The men put up their shields, one row kneeling and the other standing to provide an interlocking wall that was two rows high. The elves sent their elk back into the trees and fired their arrows from behind the wall, arcing them over the top to fall on their enemy with practised ease. It was a deadly war of attrition as the missiles on both sides took their toll. But there could only be one outcome.
It took dozens of arrows to take down each orc, but die they did. They fell, one by one, twitching and bleeding in the dirt. At last, the albino orc’s bodyguard made a final, desperate bid, charging at the enemy. They barely managed ten steps.
On the platform, the orc shaman pawed at his lost Salamander, desperate for the mana that might give him a chance to live. Realising it was useless, he drew a knife and crawled towards their captive elf, perhaps hoping to gain a hostage.
As he lifted the knife to the elf’s throat, the bows were raised once again. The arrows whistled for the last time.
Fletcher woke with a start, his body soaked with cold sweat.
‘What the hell was that?’
41
What Fletcher had just seen . . . it wasn’t a dream, of that he was certain. He had smelled the blood, heard the screams. The images were Ignatius’s memories, one of the infusion flashbacks that Lovett had warned him about.
‘I’m kind of jealous,’ Fletcher murmured to Ignatius. ‘I had almost forgotten you once belonged to an orc.’
The little demon gave a soft growl and burrowed deeper into the blankets. It was freezing in the room – Fletcher had yet to find anything adequate to stuff into the arrow slit in his wall.
With a flash of revulsion, Fletcher realised that the summoning scroll he had left with Dame Fairhaven had been made from the elf in the memory. Somehow, seeing the actual victim made the relic twice as disturbing.
He contemplated the scene he had just witnessed.

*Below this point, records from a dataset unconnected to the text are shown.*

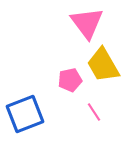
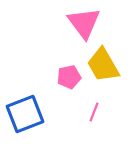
pink triangle: moved 3 px left
pink pentagon: moved 1 px left, 3 px up
pink line: rotated 54 degrees clockwise
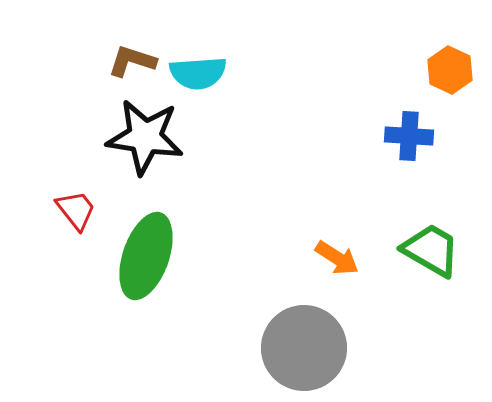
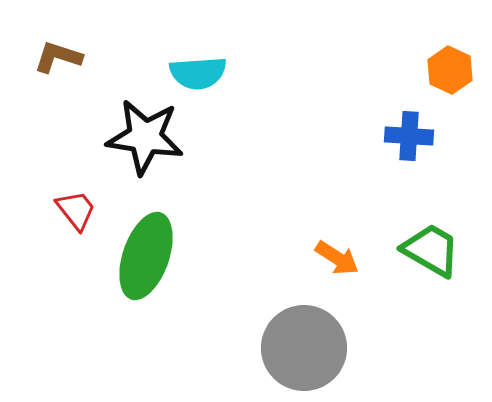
brown L-shape: moved 74 px left, 4 px up
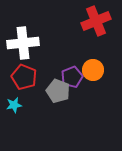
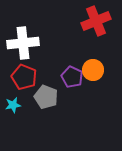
purple pentagon: rotated 25 degrees counterclockwise
gray pentagon: moved 12 px left, 6 px down
cyan star: moved 1 px left
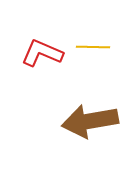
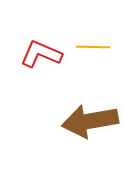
red L-shape: moved 1 px left, 1 px down
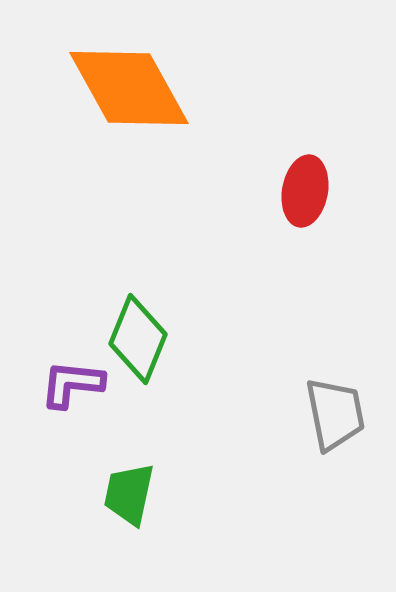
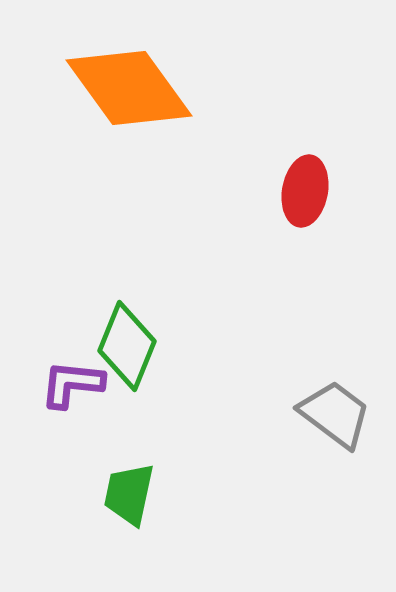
orange diamond: rotated 7 degrees counterclockwise
green diamond: moved 11 px left, 7 px down
gray trapezoid: rotated 42 degrees counterclockwise
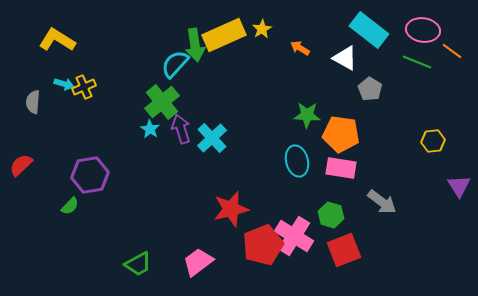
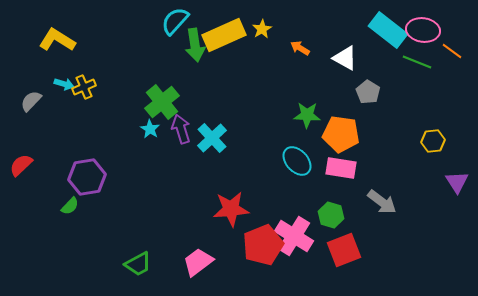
cyan rectangle: moved 19 px right
cyan semicircle: moved 43 px up
gray pentagon: moved 2 px left, 3 px down
gray semicircle: moved 2 px left, 1 px up; rotated 40 degrees clockwise
cyan ellipse: rotated 28 degrees counterclockwise
purple hexagon: moved 3 px left, 2 px down
purple triangle: moved 2 px left, 4 px up
red star: rotated 9 degrees clockwise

What had elves been doing in orc territory? Was the albino orc he had seen the same one that led the tribes now? It couldn’t be. James Baker had written that the scroll was buried amongst bones from long ago. The battle must have happened hundreds of years in the past, perhaps in the Second Orc War; there had been no muskets then after all. But that did not explain what the elves were doing there, nor the albino orc.
‘You’re probably hundreds of years older than me, that’s all I know,’ Fletcher murmured, warming his hands on Ignatius’s belly.
He lay back down on the bed, but sleep would not come to him. He kept turning over the facts in his mind, again and again. Were there any clues? There had been no demons present other than Ignatius . . . did that mean anything? Surely an army of men would have had battlemages, especially for a battle as crucial as that one.
Then it hit him. The banner that the elves had used: the broken arrow! Surely that would reveal which clan the elves had belonged to. Sylva would know who they were; she knew more about the history of their peoples than anyone.
Fletcher’s heart fell as he remembered their argument. Perhaps he had been too hard on her. It was easy to forget the position she was in and the responsibilities she had to her people. Hell, if her friendship meant an end to the war on the elven front, what did it matter if she was being friendly to the Forsyths? At the very least, it would throw a spanner in Didric’s works. There would be no need to send all the prisoners north for training if the elven front didn’t exist any more.
He rolled from his bed and got dressed. Wrapping the still-sleeping Ignatius around his neck like a scarf, Fletcher padded quietly to the girls’ quarters.
‘This time, I’m definitely going to knock,’ Fletcher murmured to himself, not wanting another encounter with Sariel.
Sylva answered the door immediately. Her room was almost identical to Fletcher’s, though twice as large and furnished with an additional chest at the foot of her bed. Sariel was curled up on a sheepskin rug in the centre of the room, watching Fletcher warily. Sylva matched her demon’s expression and Fletcher noticed she was still dressed in her uniform. She must have only just got back from her meeting with the Forsyths. He swallowed his annoyance at that realisation and spoke to her levelly.
‘Can I come in?’
‘Of course. But if you’re here to change my mind you might as well go back to bed. Tarquin and Isadora were willing to put aside our differences, and I hope you are willing to do the same with me!’
‘I’m not here about that,’ Fletcher said, ignoring his desire to contradict her. ‘I had a flashback, like Lovett warned us about. I need to ask you about when the elves and humans last fought together.’
Sylva listened in rapt attention as Fletcher told her about his dream. He tried to recount it in as much detail as possible, hoping that he might remember some other clue.
‘Fletcher . . . are you sure you weren’t dreaming?’ Sylva asked when he finished. ‘It’s only . . . what you told me is impossible.’
‘Why is that?’ Fletcher asked. ‘I’m telling you, it was all real!’
‘If what you say is true . . . Ignatius is more than two thousand years old!’ Sylva breathed. She rushed over to the trunk at the end of her bed and rummaged through it.